L'évangile du jeudi (Mt 18, 1-5.10)

 L’évangile d’aujourd’hui nous montre un Jésus qui n’est pas très gentil envers ses disciples. Ces derniers, comme la plupart d’entre nous, sont assoiffés de pouvoir. Leur question : « Qui donc est le plus grand dans le Royaume des cieux ?» signifie : qui d’entre nous obtiendra le rôle de commandant? Chacun d’eux voudrait être proclamé chef des autres. Aucun d’entre eux ne s’attend à la désagréable surprise d’être désavoué sans façons. Les disciples, qui ont probablement discuté de cette question mais ne sont pas parvenus à se mettre d’accord « démocratiquement », ont décidé de s’en remettre à Jésus pour qu’il tranche. Mais au lieu de répondre simplement à une question très claire, Jésus prend le détour d’une mise en scène déconcertante. Il fait venir un enfant et le plante au milieu d’eux. J’imagine qu’il prend quelques minutes pour créer un suspense, les inquiéter et capturer ainsi leur attention. Et quand la tension est à son comble, il leur dit sans ciller qu’ils sont nettement hors jeu : « En vérité, je vous le déclare, si vous ne changez pas pour devenir comme des enfants, vous n’entrerez pas dans le Royaume des cieux. »

Après cette douche froide, Jésus leur indique l’attitude à adopter : « Celui qui accueillera un enfant comme celui-ci en mon nom, c’est moi qu’il accueille. » Cela veut dire que dans le Royaume qui vient, il n’y aura ni domination ni soumission. La loi du monde fondée sur le principe darwiniste voulant que les forts survivent et que les faibles s’éliminent est déjà condamnée. Jésus invite donc ses disciples à consentir dès maintenant à ce renversement radical en se mettant au service des enfants, des faibles, des exclus. Car, dans les cieux, même les anges qui se tiennent en présence du Père, traitent ces petits avec les plus grands égards.

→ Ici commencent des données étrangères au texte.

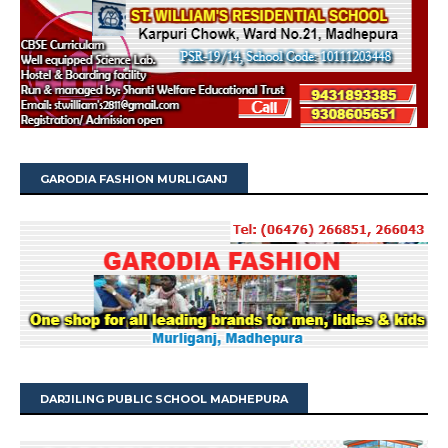
GARODIA FASHION MURLIGANJ
DARJILING PUBLIC SCHOOL MADHEPURA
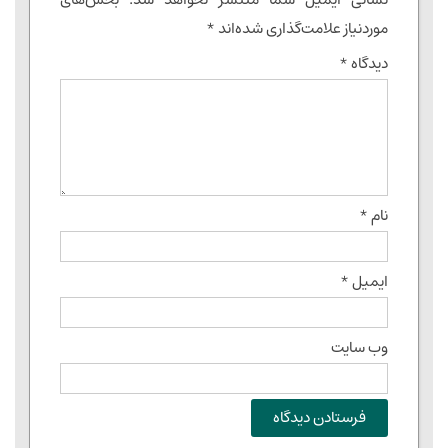
موردنیاز علامت‌گذاری شده‌اند
*
دیدگاه
*
نام
*
ایمیل
*
وب‌ سایت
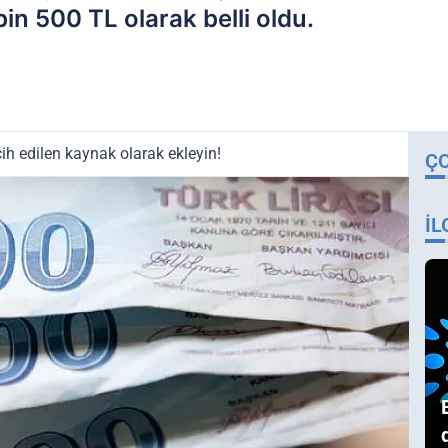
bin 500 TL olarak belli oldu.
ih edilen kaynak olarak ekleyin!
Ç
İL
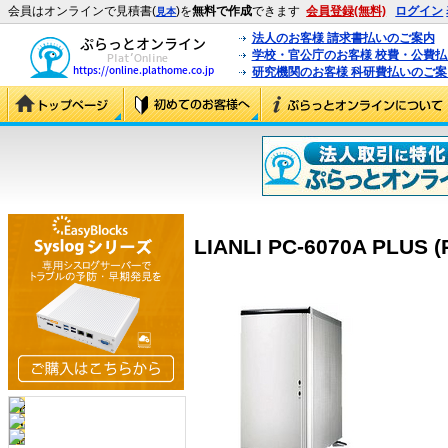
会員はオンラインで見積書(
)を
無料で作成
できます
会員登録(無料)
ログイン
見本
法人のお客様 請求書払いのご案内
学校・官公庁のお客様 校費・公費
研究機関のお客様 科研費払いのご案
LIANLI PC-6070A PLUS (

On peut constater que la personne qui a choisi l’évangile à méditer aujourd’hui n’a pas osé nous agresser en proposant le texte intégral. Quatre versets ont été passés sous silence, soit Mt 18, 6-9. On saute du verset 5 au verset 10. La raison de cette coupure est évidente : il s’agit d’un adoucissement car les propos de Jésus sont d’une extrême violence dans le passage supprimé. Je ne résiste pas à la tentation de reprendre ce morceau censuré pour rendre Jésus « politiquement correct », malgré lui! Il maudit quiconque entraîne dans la chute un seul de ses petits. « Il vaudrait mieux pour lui qu’on lui attache une meule au cou et qu’on le précipite dans l’abîme. » Puis il donne des conseils qui semblent parfaitement impraticables : « Si ta main ou ton pied entraînent ta chute, coupe-les et jette-les loin de toi… Si ton œil entraîne ta chute, arrache-le et jette-le loin de toi… »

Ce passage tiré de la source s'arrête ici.